EXERCISE DESCRIPTION: Every line from the one containing "The height and width of the screenshot is (1813, 1451)." through the last line below should be reproduced exactly; please include nothing else.

SUPPLIED DATA:
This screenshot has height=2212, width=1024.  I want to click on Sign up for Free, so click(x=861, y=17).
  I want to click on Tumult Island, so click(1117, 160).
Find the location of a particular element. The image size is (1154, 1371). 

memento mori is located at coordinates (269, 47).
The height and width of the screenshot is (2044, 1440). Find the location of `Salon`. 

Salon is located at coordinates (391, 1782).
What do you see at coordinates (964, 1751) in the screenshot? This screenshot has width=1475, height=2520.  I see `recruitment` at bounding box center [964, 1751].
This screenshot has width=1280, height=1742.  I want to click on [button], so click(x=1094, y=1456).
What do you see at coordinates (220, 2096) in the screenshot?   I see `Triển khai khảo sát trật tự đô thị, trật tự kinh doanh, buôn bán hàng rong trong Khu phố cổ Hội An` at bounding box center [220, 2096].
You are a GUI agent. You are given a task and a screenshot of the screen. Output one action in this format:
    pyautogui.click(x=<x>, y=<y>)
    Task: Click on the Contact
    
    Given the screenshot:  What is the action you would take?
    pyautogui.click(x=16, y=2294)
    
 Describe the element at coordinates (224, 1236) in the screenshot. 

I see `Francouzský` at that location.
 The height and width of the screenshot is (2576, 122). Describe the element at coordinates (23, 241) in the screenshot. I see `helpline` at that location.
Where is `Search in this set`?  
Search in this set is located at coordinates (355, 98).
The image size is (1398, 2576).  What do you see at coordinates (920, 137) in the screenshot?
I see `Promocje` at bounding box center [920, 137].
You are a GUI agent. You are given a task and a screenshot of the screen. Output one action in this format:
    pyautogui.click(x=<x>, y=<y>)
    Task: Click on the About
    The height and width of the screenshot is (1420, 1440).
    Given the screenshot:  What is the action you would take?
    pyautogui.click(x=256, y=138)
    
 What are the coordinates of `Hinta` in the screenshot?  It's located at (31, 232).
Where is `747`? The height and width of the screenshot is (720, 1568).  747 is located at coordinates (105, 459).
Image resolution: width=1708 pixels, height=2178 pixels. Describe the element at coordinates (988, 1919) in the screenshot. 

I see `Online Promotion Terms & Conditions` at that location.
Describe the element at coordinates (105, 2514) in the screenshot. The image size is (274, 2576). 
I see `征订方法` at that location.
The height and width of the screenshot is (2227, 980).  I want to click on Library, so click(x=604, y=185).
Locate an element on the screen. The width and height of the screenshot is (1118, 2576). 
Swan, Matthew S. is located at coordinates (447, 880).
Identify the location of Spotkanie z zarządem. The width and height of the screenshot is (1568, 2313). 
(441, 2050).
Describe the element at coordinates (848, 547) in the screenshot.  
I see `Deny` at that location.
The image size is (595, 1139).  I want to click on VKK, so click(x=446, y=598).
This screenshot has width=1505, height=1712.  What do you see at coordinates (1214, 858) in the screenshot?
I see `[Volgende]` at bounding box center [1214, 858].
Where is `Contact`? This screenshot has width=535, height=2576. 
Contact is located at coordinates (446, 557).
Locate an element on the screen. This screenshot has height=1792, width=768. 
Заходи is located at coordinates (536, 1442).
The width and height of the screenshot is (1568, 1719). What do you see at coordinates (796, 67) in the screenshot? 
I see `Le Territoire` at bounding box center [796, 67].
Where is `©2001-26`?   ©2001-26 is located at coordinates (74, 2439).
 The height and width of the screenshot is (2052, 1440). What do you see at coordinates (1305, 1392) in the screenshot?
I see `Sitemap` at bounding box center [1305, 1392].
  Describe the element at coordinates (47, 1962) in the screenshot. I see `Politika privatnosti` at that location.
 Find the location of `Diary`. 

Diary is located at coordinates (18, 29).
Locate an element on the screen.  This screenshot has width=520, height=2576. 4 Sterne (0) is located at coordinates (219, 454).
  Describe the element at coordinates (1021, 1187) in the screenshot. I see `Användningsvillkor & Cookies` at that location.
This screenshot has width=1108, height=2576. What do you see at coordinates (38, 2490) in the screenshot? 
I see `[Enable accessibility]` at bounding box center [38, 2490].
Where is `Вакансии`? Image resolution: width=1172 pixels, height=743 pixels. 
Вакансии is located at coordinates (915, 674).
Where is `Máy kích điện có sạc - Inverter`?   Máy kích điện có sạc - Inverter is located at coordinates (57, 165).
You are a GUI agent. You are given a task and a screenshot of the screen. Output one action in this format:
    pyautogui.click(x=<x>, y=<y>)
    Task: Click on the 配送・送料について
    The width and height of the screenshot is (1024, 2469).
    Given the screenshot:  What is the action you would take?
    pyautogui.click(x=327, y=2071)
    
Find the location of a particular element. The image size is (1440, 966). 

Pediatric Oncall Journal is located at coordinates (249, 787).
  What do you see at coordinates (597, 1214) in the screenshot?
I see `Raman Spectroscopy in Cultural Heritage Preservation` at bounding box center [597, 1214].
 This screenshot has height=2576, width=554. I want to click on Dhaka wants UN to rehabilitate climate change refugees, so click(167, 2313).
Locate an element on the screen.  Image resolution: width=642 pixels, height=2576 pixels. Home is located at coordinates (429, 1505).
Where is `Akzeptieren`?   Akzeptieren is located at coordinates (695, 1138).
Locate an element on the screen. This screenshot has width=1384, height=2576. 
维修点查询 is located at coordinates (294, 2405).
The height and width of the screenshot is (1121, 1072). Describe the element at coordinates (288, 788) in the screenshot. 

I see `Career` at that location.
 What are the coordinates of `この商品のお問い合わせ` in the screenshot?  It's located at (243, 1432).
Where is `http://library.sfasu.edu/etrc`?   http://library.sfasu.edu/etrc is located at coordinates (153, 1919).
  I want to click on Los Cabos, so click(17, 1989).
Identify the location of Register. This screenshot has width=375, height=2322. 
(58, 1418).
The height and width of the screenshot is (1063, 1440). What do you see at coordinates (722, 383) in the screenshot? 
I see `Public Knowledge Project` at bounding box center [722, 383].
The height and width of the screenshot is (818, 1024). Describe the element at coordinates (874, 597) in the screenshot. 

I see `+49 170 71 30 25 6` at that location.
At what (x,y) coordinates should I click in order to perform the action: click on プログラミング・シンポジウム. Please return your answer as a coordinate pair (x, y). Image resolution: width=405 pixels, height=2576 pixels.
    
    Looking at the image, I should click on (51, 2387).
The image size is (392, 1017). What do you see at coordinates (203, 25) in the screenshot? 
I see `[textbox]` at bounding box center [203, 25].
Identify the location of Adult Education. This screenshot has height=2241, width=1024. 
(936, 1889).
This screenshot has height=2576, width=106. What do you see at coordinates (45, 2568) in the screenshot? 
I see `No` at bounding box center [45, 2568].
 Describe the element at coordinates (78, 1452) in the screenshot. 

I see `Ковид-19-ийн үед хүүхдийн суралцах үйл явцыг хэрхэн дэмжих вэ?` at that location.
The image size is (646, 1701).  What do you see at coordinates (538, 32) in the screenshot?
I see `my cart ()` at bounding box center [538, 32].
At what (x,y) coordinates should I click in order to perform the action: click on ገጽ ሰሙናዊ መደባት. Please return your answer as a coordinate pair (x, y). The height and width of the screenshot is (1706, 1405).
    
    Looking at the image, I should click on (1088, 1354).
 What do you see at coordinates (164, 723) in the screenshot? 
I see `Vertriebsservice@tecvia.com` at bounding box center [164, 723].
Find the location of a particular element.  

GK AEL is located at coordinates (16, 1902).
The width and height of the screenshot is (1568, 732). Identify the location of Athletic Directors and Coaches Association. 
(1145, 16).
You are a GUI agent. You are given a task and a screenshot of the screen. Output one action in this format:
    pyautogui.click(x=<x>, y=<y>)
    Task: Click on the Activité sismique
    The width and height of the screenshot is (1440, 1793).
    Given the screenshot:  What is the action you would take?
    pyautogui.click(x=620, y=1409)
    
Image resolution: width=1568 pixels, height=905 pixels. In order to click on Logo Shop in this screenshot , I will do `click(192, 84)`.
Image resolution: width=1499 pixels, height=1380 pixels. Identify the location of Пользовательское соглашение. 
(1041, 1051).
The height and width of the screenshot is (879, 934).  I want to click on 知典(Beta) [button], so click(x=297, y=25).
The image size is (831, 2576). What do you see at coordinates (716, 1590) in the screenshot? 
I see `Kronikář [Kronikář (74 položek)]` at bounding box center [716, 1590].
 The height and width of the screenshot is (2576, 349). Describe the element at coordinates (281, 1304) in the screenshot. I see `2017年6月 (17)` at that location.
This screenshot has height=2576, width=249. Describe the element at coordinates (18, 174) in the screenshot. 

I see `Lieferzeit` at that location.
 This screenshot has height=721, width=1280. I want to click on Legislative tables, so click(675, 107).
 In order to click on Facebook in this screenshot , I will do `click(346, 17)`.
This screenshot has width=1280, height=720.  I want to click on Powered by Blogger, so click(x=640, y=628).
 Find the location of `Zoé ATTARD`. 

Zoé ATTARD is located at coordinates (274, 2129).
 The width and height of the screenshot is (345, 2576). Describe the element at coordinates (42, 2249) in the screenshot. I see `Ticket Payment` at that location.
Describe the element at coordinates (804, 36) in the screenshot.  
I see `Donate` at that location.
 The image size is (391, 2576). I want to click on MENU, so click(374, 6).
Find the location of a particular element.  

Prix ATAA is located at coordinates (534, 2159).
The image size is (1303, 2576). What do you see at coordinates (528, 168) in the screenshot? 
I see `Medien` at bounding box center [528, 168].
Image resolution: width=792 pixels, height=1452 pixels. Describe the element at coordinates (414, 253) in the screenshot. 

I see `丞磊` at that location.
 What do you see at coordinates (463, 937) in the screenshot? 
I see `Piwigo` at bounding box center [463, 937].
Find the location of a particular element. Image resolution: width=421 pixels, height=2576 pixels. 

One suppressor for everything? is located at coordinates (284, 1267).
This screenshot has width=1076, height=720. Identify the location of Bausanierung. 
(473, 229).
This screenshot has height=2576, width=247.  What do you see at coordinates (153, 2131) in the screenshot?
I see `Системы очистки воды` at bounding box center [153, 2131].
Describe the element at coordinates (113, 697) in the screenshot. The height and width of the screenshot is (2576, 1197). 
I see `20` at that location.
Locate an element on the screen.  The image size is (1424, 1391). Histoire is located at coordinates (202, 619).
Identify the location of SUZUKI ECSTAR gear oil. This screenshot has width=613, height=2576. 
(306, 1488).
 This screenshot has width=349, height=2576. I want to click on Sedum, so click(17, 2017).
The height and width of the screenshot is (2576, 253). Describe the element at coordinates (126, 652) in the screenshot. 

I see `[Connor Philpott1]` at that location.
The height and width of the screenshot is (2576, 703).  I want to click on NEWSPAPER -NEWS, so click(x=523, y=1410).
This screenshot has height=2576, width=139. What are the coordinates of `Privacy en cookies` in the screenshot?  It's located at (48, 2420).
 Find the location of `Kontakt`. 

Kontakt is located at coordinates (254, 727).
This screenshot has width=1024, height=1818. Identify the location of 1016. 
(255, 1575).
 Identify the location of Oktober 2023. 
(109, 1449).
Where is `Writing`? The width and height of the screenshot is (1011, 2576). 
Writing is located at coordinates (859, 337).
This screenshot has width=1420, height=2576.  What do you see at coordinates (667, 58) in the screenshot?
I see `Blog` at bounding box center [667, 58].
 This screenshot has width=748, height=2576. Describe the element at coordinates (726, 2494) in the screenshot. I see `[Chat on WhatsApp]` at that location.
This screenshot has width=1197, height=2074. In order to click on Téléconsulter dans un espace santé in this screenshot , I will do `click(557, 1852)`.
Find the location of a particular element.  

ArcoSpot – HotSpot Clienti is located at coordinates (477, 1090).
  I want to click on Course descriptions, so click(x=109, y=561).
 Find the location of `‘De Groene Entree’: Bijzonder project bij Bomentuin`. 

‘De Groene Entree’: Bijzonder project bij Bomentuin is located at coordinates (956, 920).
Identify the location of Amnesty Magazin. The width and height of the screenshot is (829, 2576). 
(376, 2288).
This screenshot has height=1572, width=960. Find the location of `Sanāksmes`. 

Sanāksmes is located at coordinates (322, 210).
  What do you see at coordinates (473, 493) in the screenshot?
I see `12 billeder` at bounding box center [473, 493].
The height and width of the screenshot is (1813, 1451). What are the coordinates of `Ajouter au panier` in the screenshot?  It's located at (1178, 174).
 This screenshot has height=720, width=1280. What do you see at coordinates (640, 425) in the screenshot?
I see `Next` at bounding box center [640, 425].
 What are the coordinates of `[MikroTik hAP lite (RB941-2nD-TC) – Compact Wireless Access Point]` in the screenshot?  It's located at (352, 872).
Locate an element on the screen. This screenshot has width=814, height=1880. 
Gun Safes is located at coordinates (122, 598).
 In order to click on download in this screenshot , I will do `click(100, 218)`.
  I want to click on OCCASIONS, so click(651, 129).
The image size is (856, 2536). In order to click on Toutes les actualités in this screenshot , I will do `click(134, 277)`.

ANSWER TO THIS PROBLEM:
The height and width of the screenshot is (1813, 1451). What are the coordinates of `Ajouter au panier` in the screenshot?  It's located at (1178, 174).
 This screenshot has height=720, width=1280. What do you see at coordinates (640, 425) in the screenshot?
I see `Next` at bounding box center [640, 425].
 What are the coordinates of `[MikroTik hAP lite (RB941-2nD-TC) – Compact Wireless Access Point]` in the screenshot?  It's located at (352, 872).
Locate an element on the screen. This screenshot has width=814, height=1880. 
Gun Safes is located at coordinates (122, 598).
 In order to click on download in this screenshot , I will do `click(100, 218)`.
  I want to click on OCCASIONS, so click(651, 129).
The image size is (856, 2536). In order to click on Toutes les actualités in this screenshot , I will do `click(134, 277)`.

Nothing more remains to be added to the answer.